Domingo de Resurrección

Artículo: “Domingo de Resurrección”.


Por Alejandro Morales-Loaiza.


Redactado y publicado originalmente el domingo 23 de marzo de 2008.


Republicado especialmente para el INEMEGF el domingo 12 de abril de 2009.


Ciudad y Municipio Maracaibo del Estado Zulia. República de Venezuela. América del Sur.



http://img410.imageshack.us/img410/3597/937354hl7.jpg



“Al tercer día resucitó entre los muertos…”

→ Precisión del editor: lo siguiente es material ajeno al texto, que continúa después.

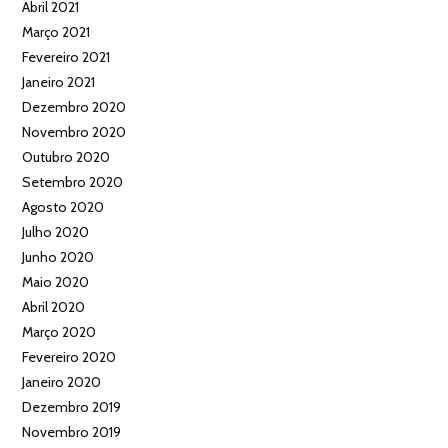
Abril 2021
Março 2021
Fevereiro 2021
Janeiro 2021
Dezembro 2020
Novembro 2020
Outubro 2020
Setembro 2020
Agosto 2020
Julho 2020
Junho 2020
Maio 2020
Abril 2020
Março 2020
Fevereiro 2020
Janeiro 2020
Dezembro 2019
Novembro 2019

EL DÍA DE HOY, QUERIDO LECTOR, aprovecho de llegar a usted en un tiempo que representa el gozo y la alegría más grande de toda la tradición cristiana: La resurrección de nuestro Señor Jesucristo. Este suceso brinda el testimonio fiel de la misericordia de Aquel que, preexistiendo divinamente a todo lo creado, se hizo hombre, padeció y murió dentro de la más pura manifestación de amor por los seres humanos; hoy, día en que se conmemora un año más de su triunfo sobre la muerte, nos llama vivamente a seguir su ejemplo con base en nuestra propia Pasión.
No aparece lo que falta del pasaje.